Records for the task Start Marker
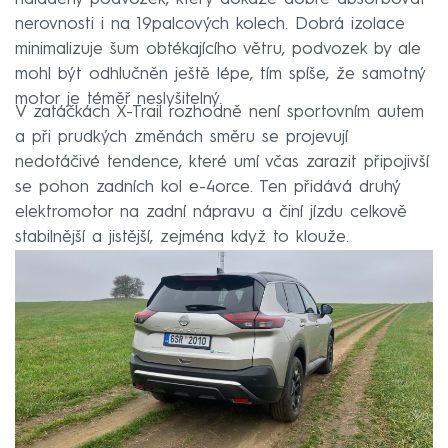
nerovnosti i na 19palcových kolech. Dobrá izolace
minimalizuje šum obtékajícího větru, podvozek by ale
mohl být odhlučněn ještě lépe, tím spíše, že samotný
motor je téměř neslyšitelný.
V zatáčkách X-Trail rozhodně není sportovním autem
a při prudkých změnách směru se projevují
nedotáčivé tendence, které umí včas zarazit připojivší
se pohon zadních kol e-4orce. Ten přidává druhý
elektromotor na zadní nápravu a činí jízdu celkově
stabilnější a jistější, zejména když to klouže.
Records for the task End Marker
Records for the task Start Marker
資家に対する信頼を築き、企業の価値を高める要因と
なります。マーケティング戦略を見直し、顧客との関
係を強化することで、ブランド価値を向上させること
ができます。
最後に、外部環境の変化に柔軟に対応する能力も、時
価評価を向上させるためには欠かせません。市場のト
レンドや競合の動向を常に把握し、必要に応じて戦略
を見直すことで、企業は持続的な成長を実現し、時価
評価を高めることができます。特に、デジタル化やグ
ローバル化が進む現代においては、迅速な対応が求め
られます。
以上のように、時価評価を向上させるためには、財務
Records for the task End Marker
[Directions]
Could you restate, word for word, the lines above from the one with "nerovnosti i na" to the one with "stabilnější a jistější, zejména", both included?

[Result for this exercise]
nerovnosti i na 19palcových kolech. Dobrá izolace
minimalizuje šum obtékajícího větru, podvozek by ale
mohl být odhlučněn ještě lépe, tím spíše, že samotný
motor je téměř neslyšitelný.
V zatáčkách X-Trail rozhodně není sportovním autem
a při prudkých změnách směru se projevují
nedotáčivé tendence, které umí včas zarazit připojivší
se pohon zadních kol e-4orce. Ten přidává druhý
elektromotor na zadní nápravu a činí jízdu celkově
stabilnější a jistější, zejména když to klouže.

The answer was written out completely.